The Mosquito Coast Apple TV+

Justin Theroux and Melissa George in “The Mosquito Coast”

Courtesy of Apple TV+

It’s not that “The Mosquito Coast” is wholly reliant on Theroux’s performance — one could argue he’s not even the most important Theroux on the project, considering his uncle, Paul Theroux, wrote the book on which it’s based and also serves as an executive producer — it’s more that Theroux has been churning out work that’s as enamoring as it is surprising for decades now. He refuses to settle for similar gigs, playing the same type of characters over and over, and that makes every new role he unveils an exciting event to behold.

“When choosing to do a series, the thing I’m always extra cautious about is making sure that there’s a character who has multiple facets, so I’m not going to get bored playing [them],” Theroux said in our first interview. “My idea of hell is doing a cop show where I’m just a detective who finds a body, solves a crime, goes to court, gets them convicted, and then the next week, finds another body. I like characters that grow and evolve.”

That preference stems in part from how he looks at projects.

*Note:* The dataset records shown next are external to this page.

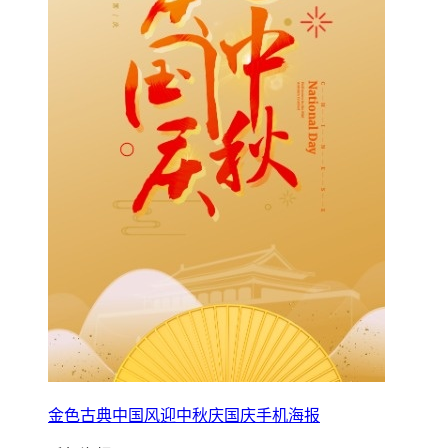
金色古典中国风迎中秋庆国庆手机海报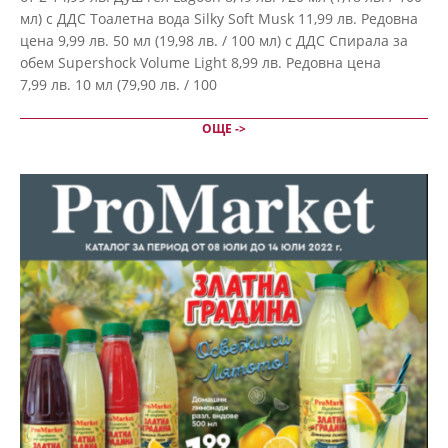
мл) с ДДС Тоалетна вода Silky Soft Musk 11,99 лв. Редовна
цена 9,99 лв. 50 мл (19,98 лв. / 100 мл) с ДДС Спирала за
обем Supershock Volume Light 8,99 лв. Редовна цена
7,99 лв. 10 мл (79,90 лв. / 100
ОЩЕ ->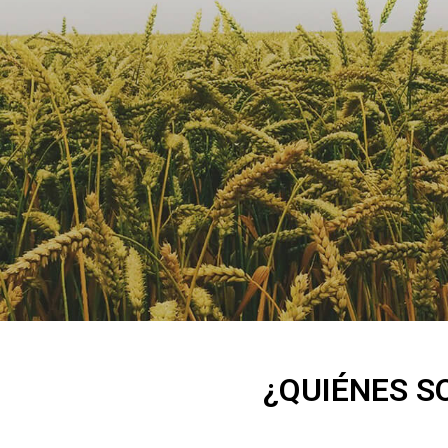
¿QUIÉNES S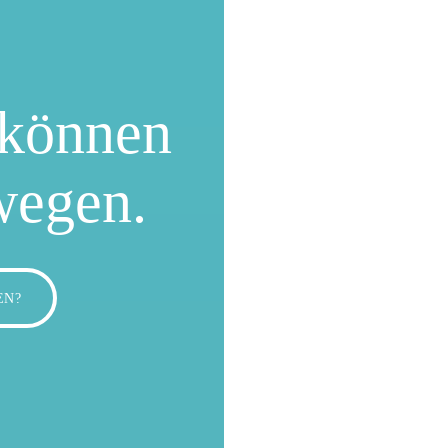
können
wegen.
EN?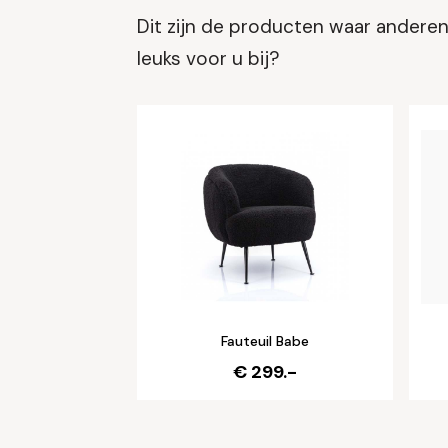
Dit zijn de producten waar anderen 
leuks voor u bij?
Fauteuil Babe
€ 299.-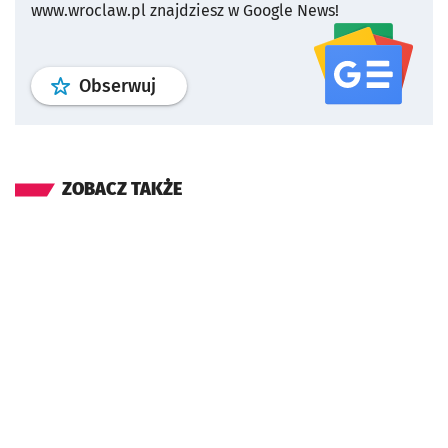
www.wroclaw.pl znajdziesz w Google News!
profil
google news
serwisu wroclaw
Obserwuj
ZOBACZ TAKŻE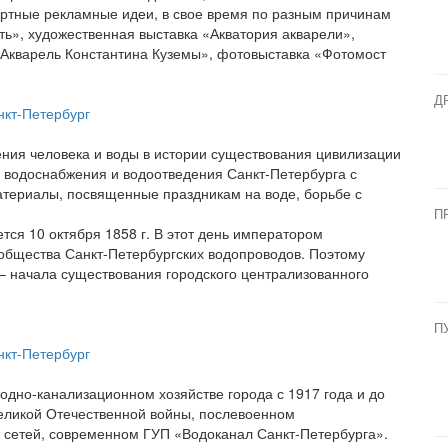
дартные рекламные идеи, в свое время по разным причинам
ть», художественная выставка «Акватория акварели»,
«Акварель Константина Куземы», фотовыставка «Фотомост
Д
ения человека и воды в истории существования цивилизации
и водоснабжения и водоотведения Санкт-Петербурга с
атериалы, посвященные праздникам на воде, борьбе с
П
тся 10 октября 1858 г. В этот день императором
 общества Санкт-Петербургских водопроводов. Поэтому
. – начала существования городского централизованного
П
одно-канализационном хозяйстве города с 1917 года и до
еликой Отечественной войны, послевоенном
 сетей, современном ГУП «Водоканал Санкт-Петербурга».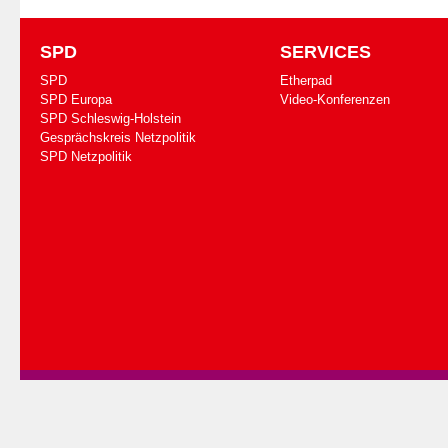
SPD
SERVICES
SPD
Etherpad
SPD Europa
Video-Konferenzen
SPD Schleswig-Holstein
Gesprächskreis Netzpolitik
SPD Netzpolitik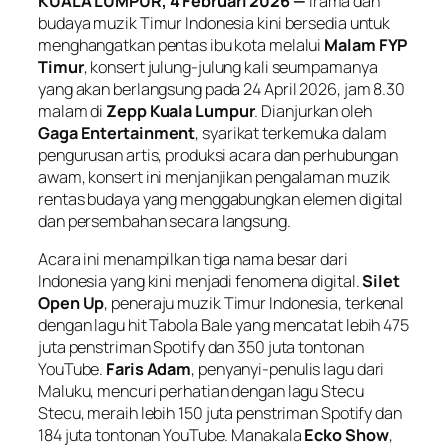
KUALA LUMPUR, 4 Februari 2026 —
Irama dan
budaya muzik Timur Indonesia kini bersedia untuk
menghangatkan pentas ibu kota melalui
Malam FYP
Timur
, konsert julung-julung kali seumpamanya
yang akan berlangsung pada 24 April 2026, jam 8.30
malam di
Zepp Kuala Lumpur
. Dianjurkan oleh
Gaga Entertainment
, syarikat terkemuka dalam
pengurusan artis, produksi acara dan perhubungan
awam, konsert ini menjanjikan pengalaman muzik
rentas budaya yang menggabungkan elemen digital
dan persembahan secara langsung.
Acara ini menampilkan tiga nama besar dari
Indonesia yang kini menjadi fenomena digital.
Silet
Open Up
, peneraju muzik Timur Indonesia, terkenal
dengan lagu hit
Tabola Bale
yang mencatat lebih 475
juta penstriman Spotify dan 350 juta tontonan
YouTube.
Faris Adam
, penyanyi-penulis lagu dari
Maluku, mencuri perhatian dengan lagu
Stecu
Stecu
, meraih lebih 150 juta penstriman Spotify dan
184 juta tontonan YouTube. Manakala
Ecko Show
,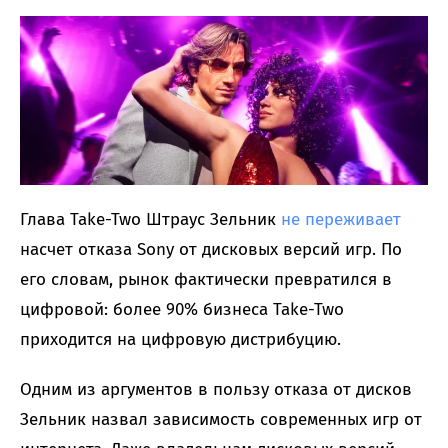
Глава Take-Two Штраус Зельник
не переживает
насчет отказа Sony от дисковых версий игр. По
его словам, рынок фактически превратился в
цифровой: более 90% бизнеса Take-Two
приходится на цифровую дистрибуцию.
Одним из аргументов в пользу отказа от дисков
Зельник назвал зависимость современных игр от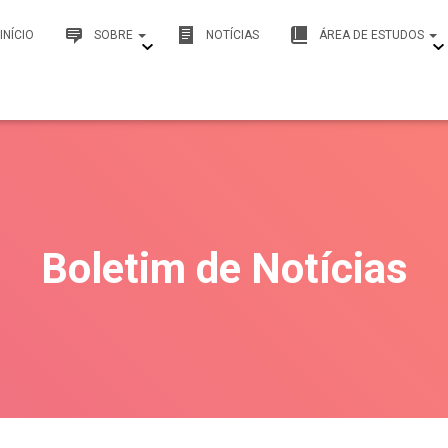
INÍCIO
SOBRE
NOTÍCIAS
ÁREA DE ESTUDOS
Boletim de Notícias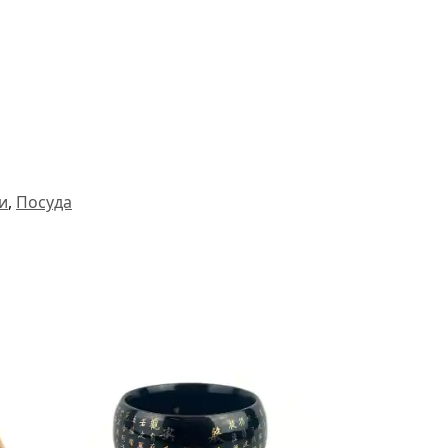
и
,
Посуда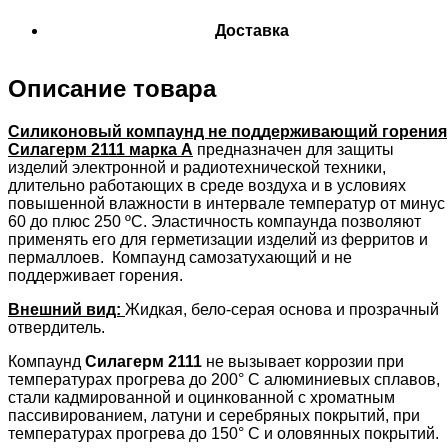
Доставка
Описание товара
Силиконовый компаунд не поддерживающий горения
Силагерм 2111 марка А
предназначен для защиты
изделий электронной и радиотехнической техники,
длительно работающих в среде воздуха и в условиях
повышенной влажности в интервале температур от минус
60 до плюс 250 ºС. Эластичность компаунда позволяют
применять его для герметизации изделий из ферритов и
пермаллоев. Компаунд самозатухающий и не
поддерживает горения.
Внешний вид:
Жидкая, бело-серая основа и прозрачный
отвердитель.
Компаунд
Силагерм 2111
не вызывает коррозии при
температурах прогрева до 200° С алюминиевых сплавов,
стали кадмированной и оцинкованной с хроматным
пассивированием, латуни и серебряных покрытий, при
температурах прогрева до 150° С и оловянных покрытий.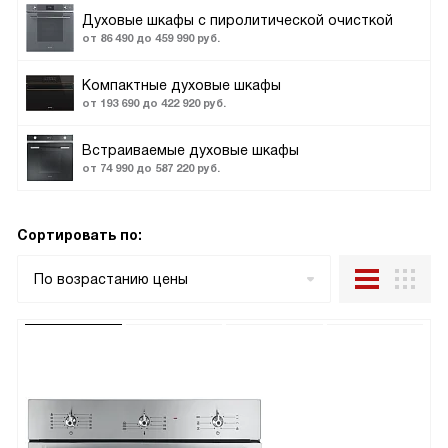
Духовые шкафы с пиролитической очисткой
от 86 490 до 459 990 руб.
Компактные духовые шкафы
от 193 690 до 422 920 руб.
Встраиваемые духовые шкафы
от 74 990 до 587 220 руб.
Сортировать по:
По возрастанию цены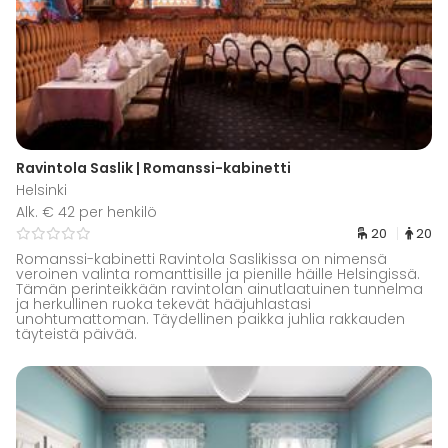
Ravintola Saslik | Romanssi-kabinetti
Helsinki
Alk. € 42 per henkilö
20
20
Romanssi-kabinetti Ravintola Saslikissa on nimensä
veroinen valinta romanttisille ja pienille häille Helsingissä.
Tämän perinteikkään ravintolan ainutlaatuinen tunnelma
ja herkullinen ruoka tekevät hääjuhlastasi
unohtumattoman. Täydellinen paikka juhlia rakkauden
täyteistä päivää.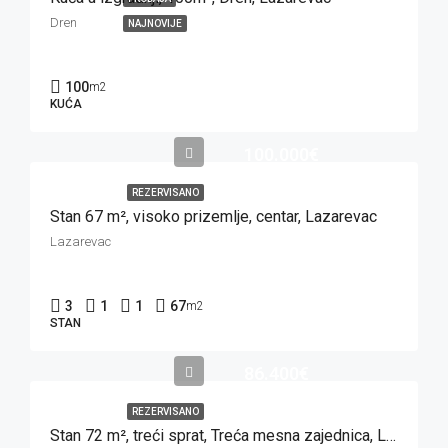
Dren
NAJNOVIJE
100
m2
KUĆA
100.000€
REZERVISANO
Stan 67 m², visoko prizemlje, centar, Lazarevac
Lazarevac
3
1
1
67
m2
STAN
86.400€
REZERVISANO
Stan 72 m², treći sprat, Treća mesna zajednica, Lazarevac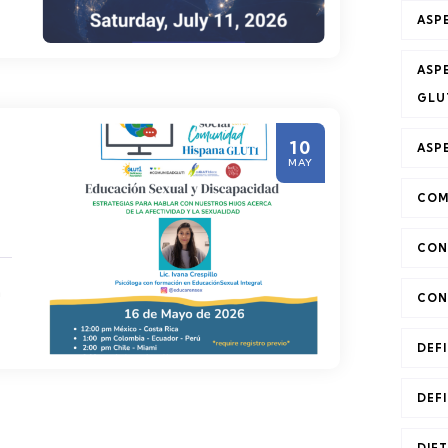
ASP
ASP
GLU
10
ASP
MAY
COM
CON
a
CON
DEFI
DEFI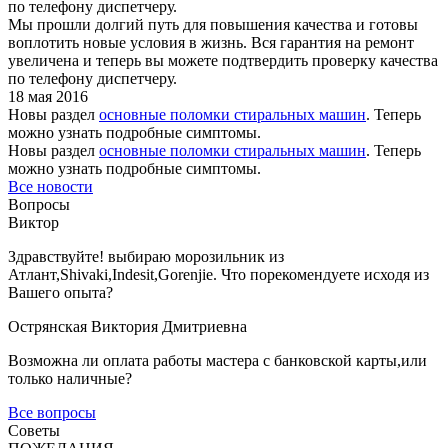
по телефону диспетчеру.
Мы прошли долгий путь для повышения качества и готовы
воплотить новые условия в жизнь. Вся гарантия на ремонт
увеличена и теперь вы можете подтвердить проверку качества
по телефону диспетчеру.
18 мая 2016
Новы раздел
основные поломки стиральных машин
. Теперь
можно узнать подробные симптомы.
Новы раздел
основные поломки стиральных машин
. Теперь
можно узнать подробные симптомы.
Все новости
Вопросы
Виктор
Здравствуйте! выбираю морозильник из
Атлант,Shivaki,Indesit,Gorenjie. Что порекомендуете иcходя из
Вашего опыта?
Острянская Виктория Дмитриевна
Возможна ли оплата работы мастера с банковской карты,или
только наличные?
Все вопросы
Советы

“When I read a script, I read it twice,” Theroux said. “Once I’m reading it as what I have to do, and then I’m always, in the back of my mind, thinking of what the episode has to do, or what the story has to do. It’s sort of going to 40,000 feet, then back to three feet, then back to 40,000 feet, and back to three feet, and making sure that it all kind of works. I’m really not thinking of it like a producer. I’m thinking of it as a writer.”

Those instincts have served him well, whether it’s in building out a wild character like Dr. James Mantleray in “Maniac” or finding new levels within a suburban husband and father in “The Leftovers” (both of which you can hear more about in the above video). But on “The Mosquito Coast,” it also gives him an appreciation for what the series has accomplished as a whole — because of course it does. While many may see the visual bookends of Season 1 in Theroux’s ineffable expressions, since they’re literally staring viewers in the face, what he loves about the season is another full-circle moment entirely.

“There’s a fun little tidbit at the very beginning, in the first episode, when he’s got the idea to get a boat,” Theroux said. “What I love about it is that he’s actually made good on his promise. It’s a hugely club-footed version of his promise, but he’s said, ‘We’re going to Mexico. We’re going to get a boat. No one is going to find us — you don’t get any free-er than a boat.’ And in the background of that scene, where I’m pitching Margot on getting a trawler, you can hear ‘Kokomo’ playing on the radio in the background, which is also the song that we go out on. So there’s that bookend, as well.”

Whether it’s with his onscreen performance or off-screen analysis, Theroux gets you where you want to go.

“The Mosquito Coast” is available to stream on Apple TV+. Justin Theroux is eligible for Best Actor in a Drama Series at the 2021 Primetime Emmy Awards, and “The Mosquito Coast” is eligible in all Drama Series categories.